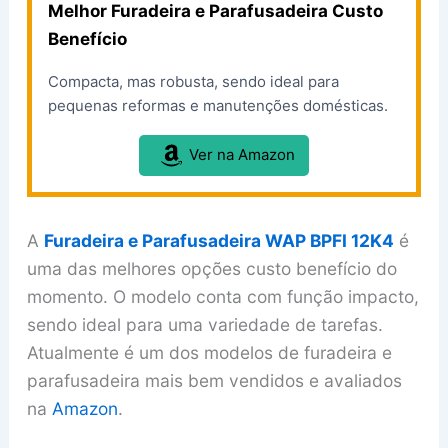
Melhor Furadeira e Parafusadeira Custo
Benefício
Compacta, mas robusta, sendo ideal para
pequenas reformas e manutenções domésticas.
Ver na Amazon
A
Furadeira e Parafusadeira WAP BPFI 12K4
é
uma das melhores opções custo benefício do
momento. O modelo conta com função impacto,
sendo ideal para uma variedade de tarefas.
Atualmente é um dos modelos de furadeira e
parafusadeira mais bem vendidos e avaliados
na
Amazon
.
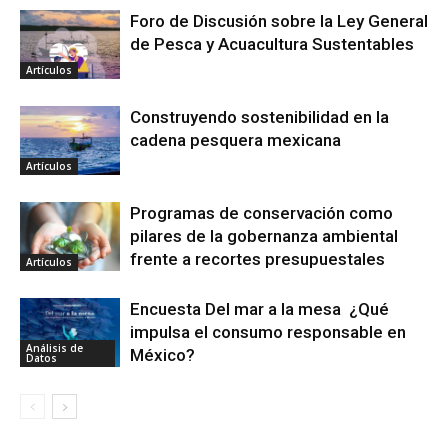
Foro de Discusión sobre la Ley General
de Pesca y Acuacultura Sustentables
Artículos
Construyendo sostenibilidad en la
cadena pesquera mexicana
Artículos
Programas de conservación como
pilares de la gobernanza ambiental
frente a recortes presupuestales
Artículos
Encuesta Del mar a la mesa ¿Qué
impulsa el consumo responsable en
Análisis de
México?
Datos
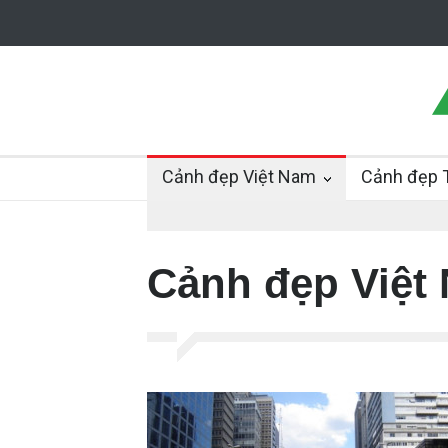
Cảnh đẹp Việt Nam
Cảnh đẹp T
Cảnh đẹp Việt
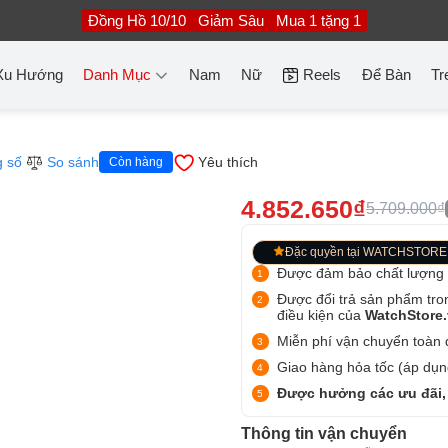
Đồng Hồ 10/10
Giảm Sâu
Mua 1 tặng 1
Xu Hướng
Danh Mục
Nam
Nữ
Reels
Để Bàn
Tr
 số
So sánh
Yêu thích
Còn hàng
4.852.650₫
5.709.000₫
Đặc quyền tại WATCHSTORE
Được đảm bảo chất lượng
Được đổi trả sản phẩm tro
điều kiện của
WatchStore
Miễn phí vận chuyển toàn q
Giao hàng hỏa tốc (áp dụng
Được hưởng các ưu đãi,
Thông tin vận chuyển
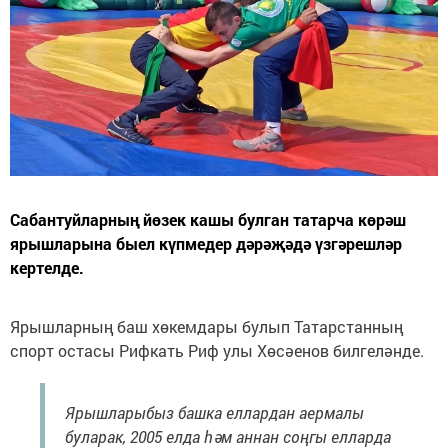
Сабантуйларның йөзек кашы булган татарча көрәш
ярышларына быел күпмедер дәрәҗәдә үзгәрешләр
кертелде.
Ярышларның баш хөкемдары булып Татарстанның
спорт остасы Рифкать Риф улы Хөсәенов билгеләнде.
Ярышларыбыз башка еллардан аермалы
буларак, 2005 елда һәм аннан соңгы елларда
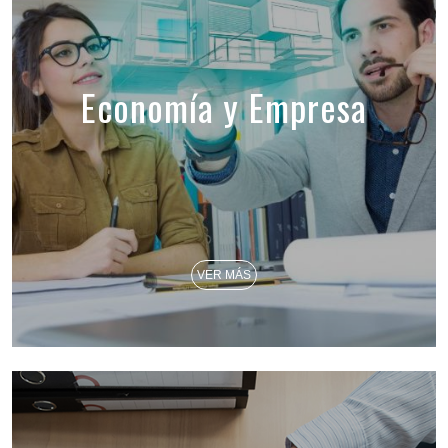
Economía y Empresa
VER MÁS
★ ★ ★ ★ ★
• _What to produce_
Word for word, repeat all the data, but not its images.

• _Response to this task_
Melhor Furadeira e Parafusadeira Custo
Benefício
Compacta, mas robusta, sendo ideal para
pequenas reformas e manutenções domésticas.
Ver na Amazon
A
Furadeira e Parafusadeira WAP BPFI 12K4
é
uma das melhores opções custo benefício do
momento. O modelo conta com função impacto,
sendo ideal para uma variedade de tarefas.
Atualmente é um dos modelos de furadeira e
parafusadeira mais bem vendidos e avaliados
na
Amazon
.
Foro de Discusión sobre la Ley General
de Pesca y Acuacultura Sustentables
Artículos
Construyendo sostenibilidad en la
cadena pesquera mexicana
Artículos
Programas de conservación como
pilares de la gobernanza ambiental
frente a recortes presupuestales
Artículos
Encuesta Del mar a la mesa ¿Qué
impulsa el consumo responsable en
Análisis de
México?
Datos
Cảnh đẹp Việt Nam
Cảnh đẹp T
Cảnh đẹp Việt
Đồng Hồ 10/10
Giảm Sâu
Mua 1 tặng 1
Xu Hướng
Danh Mục
Nam
Nữ
Reels
Để Bàn
Tr
 số
So sánh
Yêu thích
Còn hàng
4.852.650₫
5.709.000₫
Đặc quyền tại WATCHSTORE
Được đảm bảo chất lượng
Được đổi trả sản phẩm tro
điều kiện của
WatchStore
Miễn phí vận chuyển toàn q
Giao hàng hỏa tốc (áp dụng
Được hưởng các ưu đãi,
Thông tin vận chuyển
Сабантуйларның йөзек кашы булган татарча көрәш
ярышларына быел күпмедер дәрәҗәдә үзгәрешләр
кертелде.
Ярышларның баш хөкемдары булып Татарстанның
спорт остасы Рифкать Риф улы Хөсәенов билгеләнде.
Ярышларыбыз башка еллардан аермалы
буларак, 2005 елда һәм аннан соңгы елларда
Economía y Empresa
VER MÁS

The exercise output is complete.